A clinical series of resuscitative endovascular balloon occlusion of the aorta for hemorrhage control and resuscitation. Trauma Acute Care Surg. 2013 Sep; 75(3):506.

  • Study Design: Case series
  • Study Population and Intervention: Retrospective observations of six cases where REBOA was used as a matter of routine clinical care. REBOA was performed when the surgeon felt that aortic occlusion was required to prevent further deterioration of the patient. 
  • Results: Total n=6, blunt (n=4) and penetrating (n=2) trauma. Three in the descending aorta (known as zone 1, at the level of the diaphragm) and three in the infrarenal aorta (zone 3). Mean systolic BP at time of REBOA: 59 (SD of 27). Mean increase in blood pressure after REBOA, 55 (20). No REBOA-related complications and no hemorrhage-related mortality.
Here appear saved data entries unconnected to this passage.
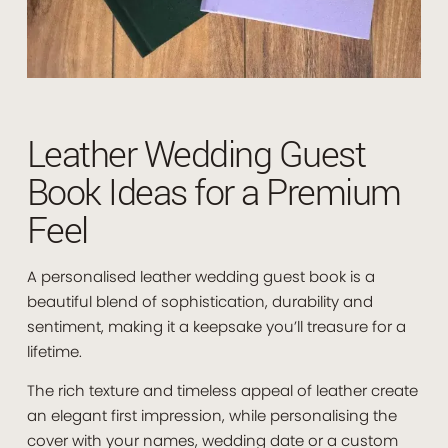
Leather Wedding Guest
Book Ideas for a Premium
Feel
A personalised leather wedding guest book is a
beautiful blend of sophistication, durability and
sentiment, making it a keepsake you’ll treasure for a
lifetime.
The rich texture and timeless appeal of leather create
an elegant first impression, while personalising the
cover with your names, wedding date or a custom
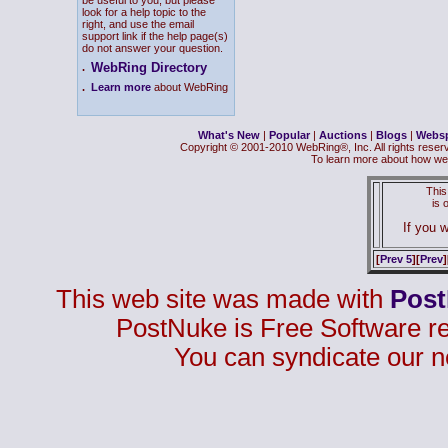
be useful to you, but please
look for a help topic to the
right, and use the email
support link if the help page(s)
do not answer your question.
WebRing Directory
.
.
Learn more
about WebRing
What's New
|
Popular
|
Auctions
|
Blogs
|
Webs
Copyright © 2001-2010 WebRing®, Inc. All rights reser
To learn more about how we
This
is
If you w
[
Prev 5
][
Prev
]
This web site was made with
Pos
PostNuke is Free Software r
You can syndicate our n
  • Interpretations: REBOA seems to be a reasonable and effective means of hemorrhage control for certain patients in end-stage shock.
  • Take-away points and comments: REBOA is feasible method of controlling exsanguinating hemorrhage, and is projected to grow in utility with the existing technology and training of acute care surgeons and possibly intensivists and EM physicians. However, this is only a series of six cases and results, although promising, need further review and research. 
  • Further Studies/Questions: Development of devices to facilitate arterial access; development of devices that minimize complications of the procedure; studies to define who benefits from REBOA over conventional treatments/protocols; studies to determine which providers can perform the procedure safely and effectively.


  1. Brenner M et al. A clinical series of resuscitative endovascular balloon occlusion of the aorta for hemorrhage control and resuscitation. J Trauma Acute Care Surg. 2013 Sep; 75(3):506.
  2. Stannard A et al. Resuscitative endovascular balloon occlusion of the aorta (REBOA) as an adjunct for hemorrhagic shock. J Trauma Acute Care Surg. 2011 Dec; 71(6):1869-72.